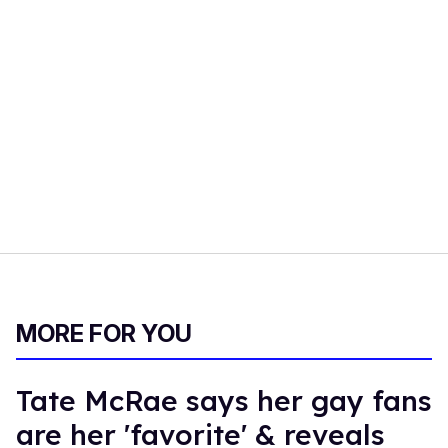
MORE FOR YOU
Tate McRae says her gay fans
are her 'favorite' & reveals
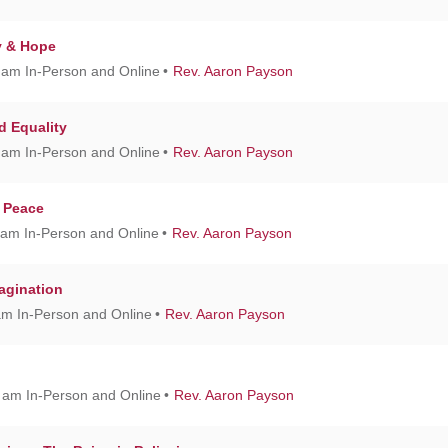
y & Hope
 am In-Person and Online
Rev. Aaron Payson
nd Equality
 am In-Person and Online
Rev. Aaron Payson
f Peace
 am In-Person and Online
Rev. Aaron Payson
agination
am In-Person and Online
Rev. Aaron Payson
0 am In-Person and Online
Rev. Aaron Payson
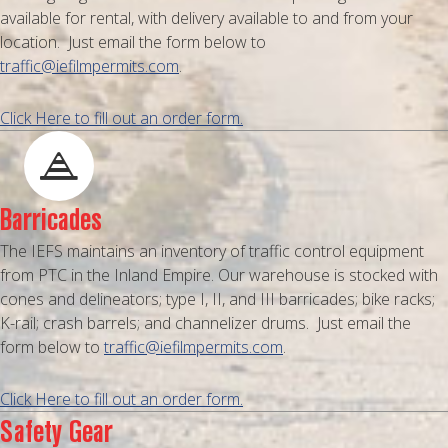
available for rental, with delivery available to and from your
location. Just email the form below to
traffic@iefilmpermits.com
.
Click Here to fill out an order form.
Barricades
The IEFS maintains an inventory of traffic control equipment
from PTC in the Inland Empire. Our warehouse is stocked with
cones and delineators; type I, II, and III barricades; bike racks;
K-rail; crash barrels; and channelizer drums. Just email the
form below to
traffic@iefilmpermits.com
.
Click Here to fill out an order form.
Safety Gear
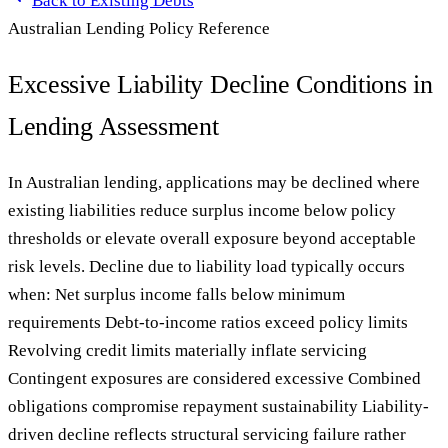
Back to
Existing Debts
Australian Lending Policy Reference
Excessive Liability Decline Conditions in
Lending Assessment
In Australian lending, applications may be declined where
existing liabilities reduce surplus income below policy
thresholds or elevate overall exposure beyond acceptable
risk levels. Decline due to liability load typically occurs
when: Net surplus income falls below minimum
requirements Debt-to-income ratios exceed policy limits
Revolving credit limits materially inflate servicing
Contingent exposures are considered excessive Combined
obligations compromise repayment sustainability Liability-
driven decline reflects structural servicing failure rather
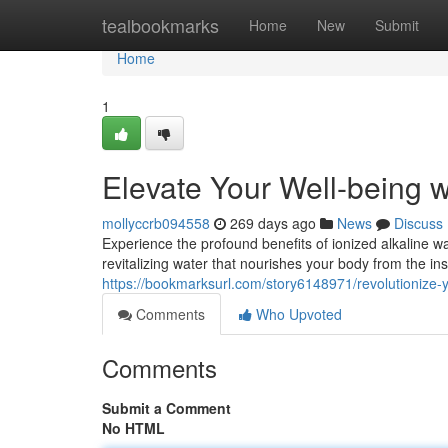
Home
tealbookmarks
Home
New
Submit
Home
1
Elevate Your Well-being 
mollyccrb094558
269 days ago
News
Discuss
Experience the profound benefits of ionized alkaline w
revitalizing water that nourishes your body from the ins
https://bookmarksurl.com/story6148971/revolutionize-
Comments
Who Upvoted
Comments
Submit a Comment
No HTML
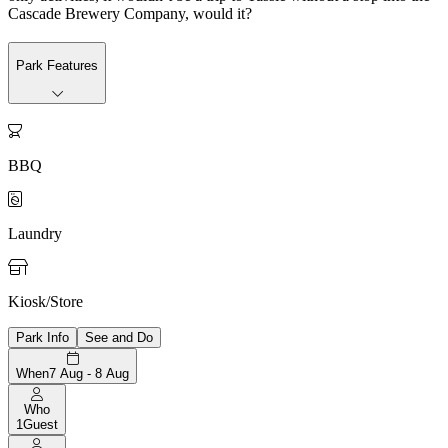
Cascade Brewery Company, would it?
Park Features

BBQ

Laundry

Kiosk/Store
Park Info
See and Do
When
7 Aug - 8 Aug
Who
1
Guest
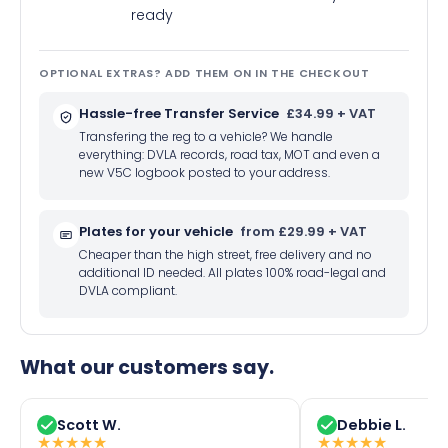
ready
OPTIONAL EXTRAS? ADD THEM ON IN THE CHECKOUT
Hassle-free Transfer Service
£34.99 + VAT
Transfering the reg to a vehicle? We handle
everything: DVLA records, road tax, MOT and even a
new V5C logbook posted to your address.
Plates for your vehicle
from £29.99 + VAT
Cheaper than the high street, free delivery and no
additional ID needed. All plates 100% road-legal and
DVLA compliant.
What our customers say.
Scott W.
Debbie L.
★
★
★
★
★
★
★
★
★
★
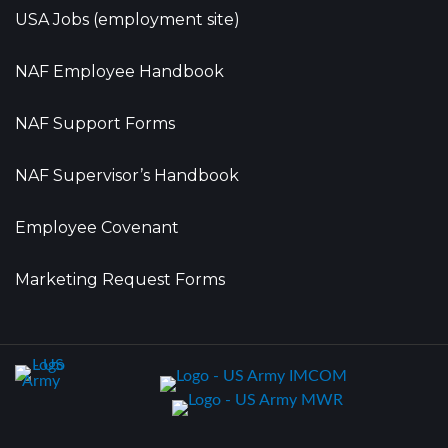
USA Jobs (employment site)
NAF Employee Handbook
NAF Support Forms
NAF Supervisor’s Handbook
Employee Covenant
Marketing Request Forms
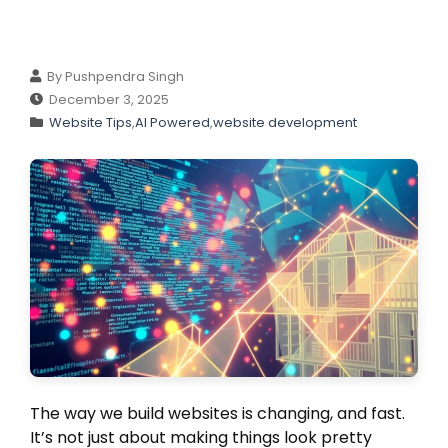
By Pushpendra Singh
December 3, 2025
Website Tips
,
AI Powered
,
website development
The way we build websites is changing, and fast.
It’s not just about making things look pretty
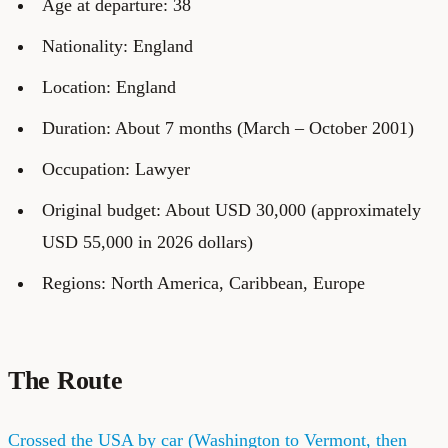
Age at departure: 38
Nationality: England
Location: England
Duration: About 7 months (March – October 2001)
Occupation: Lawyer
Original budget: About USD 30,000 (approximately
USD 55,000 in 2026 dollars)
Regions: North America, Caribbean, Europe
The Route
Crossed the USA by car (Washington to Vermont, then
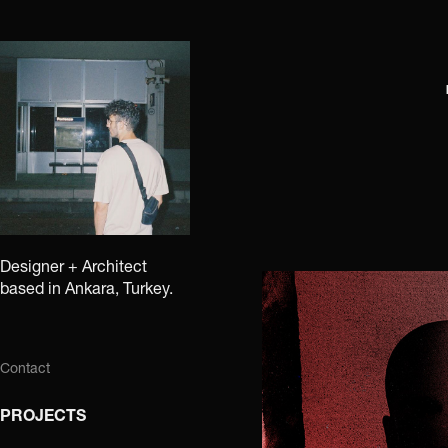
Designer + Architect 
based in Ankara, Turkey.
Contact
PROJECTS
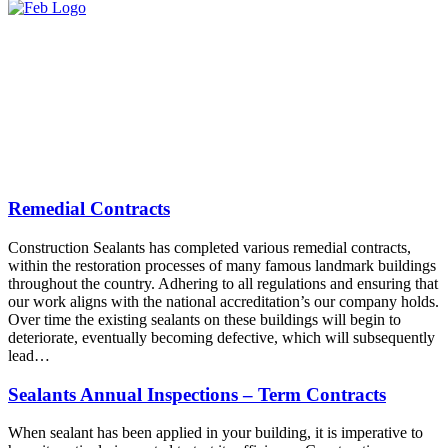
Remedial Contracts
Construction Sealants has completed various remedial contracts,
within the restoration processes of many famous landmark buildings
throughout the country. Adhering to all regulations and ensuring that
our work aligns with the national accreditation’s our company holds.
Over time the existing sealants on these buildings will begin to
deteriorate, eventually becoming defective, which will subsequently
lead…
Sealants Annual Inspections – Term Contracts
When sealant has been applied in your building, it is imperative to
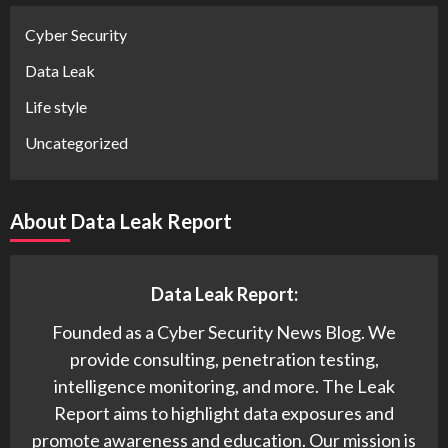
Cyber Security
Data Leak
Life style
Uncategorized
About Data Leak Report
Data Leak Report:
Founded as a Cyber Security News Blog. We
provide consulting, penetration testing,
intelligence monitoring, and more. The Leak
Report aims to highlight data exposures and
promote awareness and education. Our mission is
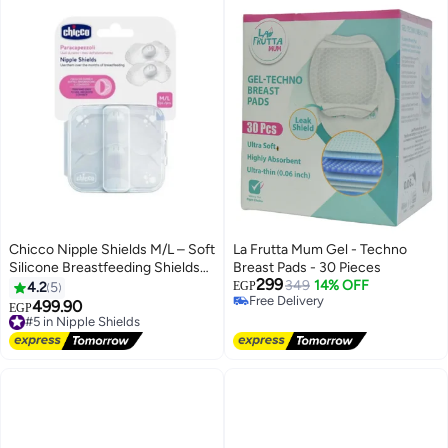
Chicco Nipple Shields M/L – Soft
La Frutta Mum Gel - Techno
Silicone Breastfeeding Shields
Breast Pads - 30 Pieces
299
with Storage Case – Protects
349
14% OFF
4.2
5
EGP
Free Delivery
Sensitive Nipples and Ensures
499.90
#5 in Nipple Shields
EGP
Free Delivery
Comfortable Feeding – 2 Pieces
Free Delivery
#5 in Nipple Shields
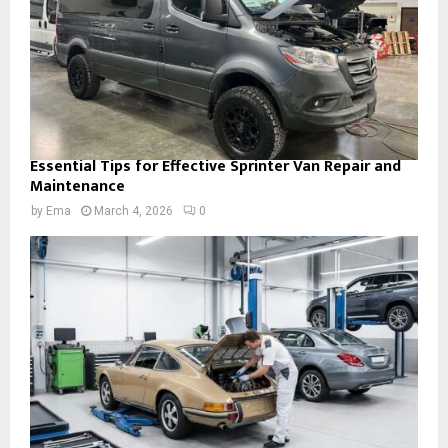
Essential Tips for Effective Sprinter Van Repair and
Maintenance
by
Ema
March 4, 2026
0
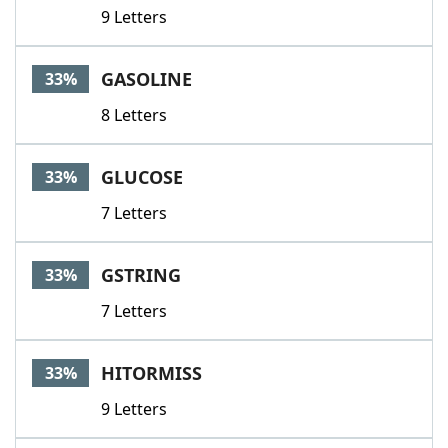
9 Letters
GASOLINE
33%
8 Letters
GLUCOSE
33%
7 Letters
GSTRING
33%
7 Letters
HITORMISS
33%
9 Letters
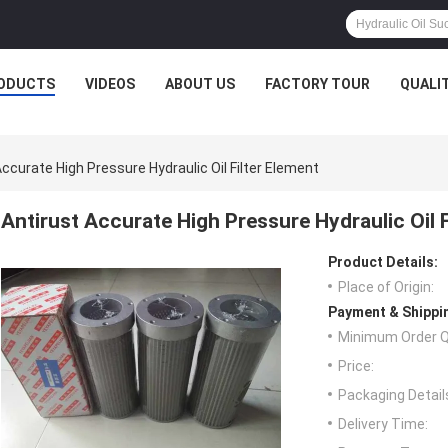
ODUCTS
VIDEOS
ABOUT US
FACTORY TOUR
QUALI
Accurate High Pressure Hydraulic Oil Filter Element
Antirust Accurate High Pressure Hydraulic Oil F
Product Details:
Place of Origin:
Payment & Shippi
Minimum Order Q
Price:
Packaging Detail
Delivery Time:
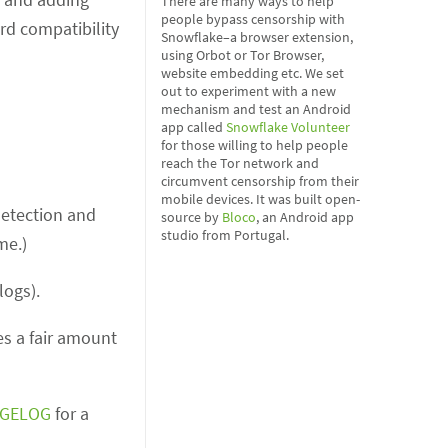
There are many ways to help
people bypass censorship with
rd compatibility
Snowflake–a browser extension,
using Orbot or Tor Browser,
website embedding etc. We set
out to experiment with a new
mechanism and test an Android
app called
Snowflake Volunteer
for those willing to help people
reach the Tor network and
circumvent censorship from their
mobile devices. It was built open-
detection and
source by
Bloco
, an Android app
studio from Portugal.
me.)
logs).
es a fair amount
GELOG
for a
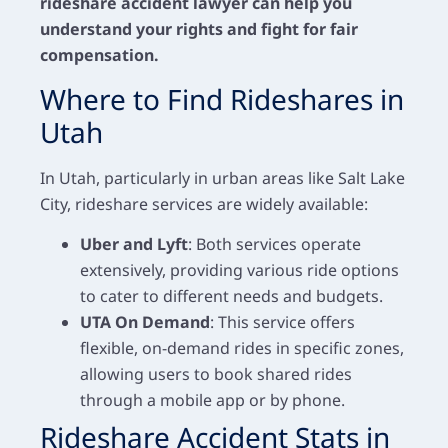
rideshare accident lawyer can help you
understand your rights and fight for fair
compensation.
Where to Find Rideshares in
Utah
In Utah, particularly in urban areas like Salt Lake
City, rideshare services are widely available:
Uber and Lyft
: Both services operate
extensively, providing various ride options
to cater to different needs and budgets.
UTA On Demand
: This service offers
flexible, on-demand rides in specific zones,
allowing users to book shared rides
through a mobile app or by phone.
Rideshare Accident Stats in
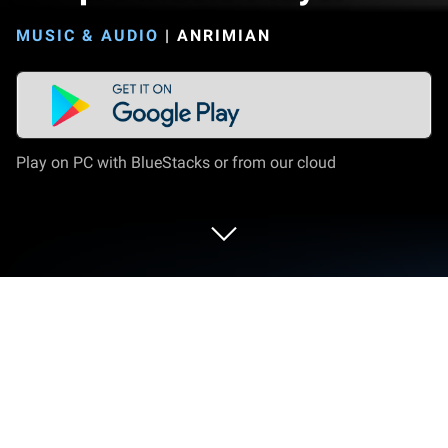
MUSIC & AUDIO
|
ANRIMIAN
Play on PC with BlueStacks or from our cloud
Run Simple Music Player on PC or
Mac
Multitask effortlessly on your PC or Mac as you try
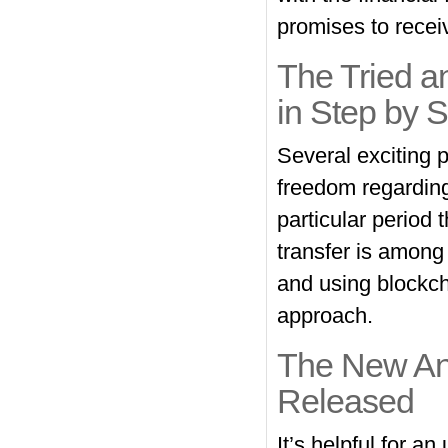
promises to receiv
The Tried a
in Step by S
Several exciting p
freedom regarding
particular period 
transfer is among
and using blockcha
approach.
The New Ang
Released
It’s helpful for an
=-=-=-=-=
» Task description
Reproduce the data above word for word, but leave the images out.

» Worked solution
MORE FOR YOU
Tate McRae says her gay fans
are her 'favorite' & reveals
y & Hope
 am In-Person and Online
Rev. Aaron Payson
nd Equality
 am In-Person and Online
Rev. Aaron Payson
f Peace
 am In-Person and Online
Rev. Aaron Payson
agination
am In-Person and Online
Rev. Aaron Payson
0 am In-Person and Online
Rev. Aaron Payson
available for rental, with delivery available to and from your
location. Just email the form below to
traffic@iefilmpermits.com
.
Click Here to fill out an order form.
Barricades
The IEFS maintains an inventory of traffic control equipment
from PTC in the Inland Empire. Our warehouse is stocked with
cones and delineators; type I, II, and III barricades; bike racks;
K-rail; crash barrels; and channelizer drums. Just email the
form below to
traffic@iefilmpermits.com
.
Click Here to fill out an order form.
Safety Gear
Back to
Existing Debts
Australian Lending Policy Reference
Excessive Liability Decline Conditions in
Lending Assessment
In Australian lending, applications may be declined where
existing liabilities reduce surplus income below policy
thresholds or elevate overall exposure beyond acceptable
risk levels. Decline due to liability load typically occurs
when: Net surplus income falls below minimum
requirements Debt-to-income ratios exceed policy limits
Revolving credit limits materially inflate servicing
Contingent exposures are considered excessive Combined
obligations compromise repayment sustainability Liability-
driven decline reflects structural servicing failure rather
Home
tealbookmarks
Home
New
Submit
Home
1
Elevate Your Well-being 
mollyccrb094558
269 days ago
News
Discuss
Experience the profound benefits of ionized alkaline w
revitalizing water that nourishes your body from the ins
https://bookmarksurl.com/story6148971/revolutionize-
Comments
Who Upvoted
Comments
Submit a Comment
No HTML
Cascade Brewery Company, would it?
Park Features

BBQ

Laundry

Kiosk/Store
Park Info
See and Do
When
7 Aug - 8 Aug
Who
1
Guest
ready
OPTIONAL EXTRAS? ADD THEM ON IN THE CHECKOUT
Hassle-free Transfer Service
£34.99 + VAT
Transfering the reg to a vehicle? We handle
everything: DVLA records, road tax, MOT and even a
new V5C logbook posted to your address.
Plates for your vehicle
from £29.99 + VAT
Cheaper than the high street, free delivery and no
additional ID needed. All plates 100% road-legal and
DVLA compliant.
What our customers say.
Scott W.
Debbie L.
★
★
★
★
★
★
★
★
★
★
USA Jobs (employment site)
NAF Employee Handbook
NAF Support Forms
NAF Supervisor’s Handbook
Employee Covenant
Marketing Request Forms
By Pushpendra Singh
December 3, 2025
Website Tips
,
AI Powered
,
website development
The way we build websites is changing, and fast.
It’s not just about making things look pretty
Age at departure: 38
Nationality: England
Location: England
Duration: About 7 months (March – October 2001)
Occupation: Lawyer
Original budget: About USD 30,000 (approximately
USD 55,000 in 2026 dollars)
Regions: North America, Caribbean, Europe
The Route
Crossed the USA by car (Washington to Vermont, then
Designer + Architect 
based in Ankara, Turkey.
Contact
PROJECTS
Remedial Contracts
Construction Sealants has completed various remedial contracts,
within the restoration processes of many famous landmark buildings
throughout the country. Adhering to all regulations and ensuring that
our work aligns with the national accreditation’s our company holds.
Over time the existing sealants on these buildings will begin to
deteriorate, eventually becoming defective, which will subsequently
lead…
Sealants Annual Inspections – Term Contracts
When sealant has been applied in your building, it is imperative to
Cyber Security
Data Leak
Life style
Uncategorized
About Data Leak Report
Data Leak Report:
Founded as a Cyber Security News Blog. We
provide consulting, penetration testing,
intelligence monitoring, and more. The Leak
Report aims to highlight data exposures and
promote awareness and education. Our mission is
Chicco Nipple Shields M/L – Soft
La Frutta Mum Gel - Techno
Silicone Breastfeeding Shields
Breast Pads - 30 Pieces
299
with Storage Case – Protects
349
14% OFF
4.2
5
EGP
Free Delivery
Sensitive Nipples and Ensures
499.90
#5 in Nipple Shields
EGP
Free Delivery
Comfortable Feeding – 2 Pieces
Free Delivery
#5 in Nipple Shields
Essential Tips for Effective Sprinter Van Repair and
Maintenance
by
Ema
March 4, 2026
0
9 Letters
GASOLINE
33%
8 Letters
GLUCOSE
33%
7 Letters
GSTRING
33%
7 Letters
HITORMISS
33%
9 Letters
ODUCTS
VIDEOS
ABOUT US
FACTORY TOUR
QUALI
Accurate High Pressure Hydraulic Oil Filter Element
Antirust Accurate High Pressure Hydraulic Oil F
Product Details:
Place of Origin:
Payment & Shippi
Minimum Order Q
Price:
Packaging Detail
Delivery Time:
There are many ways to help
people bypass censorship with
rd compatibility
Snowflake–a browser extension,
using Orbot or Tor Browser,
website embedding etc. We set
out to experiment with a new
mechanism and test an Android
app called
Snowflake Volunteer
for those willing to help people
reach the Tor network and
circumvent censorship from their
mobile devices. It was built open-
detection and
source by
Bloco
, an Android app
studio from Portugal.
me.)
logs).
es a fair amount
GELOG
for a
rideshare accident lawyer can help you
understand your rights and fight for fair
compensation.
Where to Find Rideshares in
Utah
In Utah, particularly in urban areas like Salt Lake
City, rideshare services are widely available:
Uber and Lyft
: Both services operate
extensively, providing various ride options
to cater to different needs and budgets.
UTA On Demand
: This service offers
flexible, on-demand rides in specific zones,
allowing users to book shared rides
through a mobile app or by phone.
Rideshare Accident Stats in
MUSIC & AUDIO
|
ANRIMIAN
Play on PC with BlueStacks or from our cloud
Run Simple Music Player on PC or
Mac
Multitask effortlessly on your PC or Mac as you try
promises to receiv
The Tried a
in Step by S
Several exciting p
freedom regarding
particular period 
transfer is among
and using blockcha
approach.
The New Ang
Released
It’s helpful for an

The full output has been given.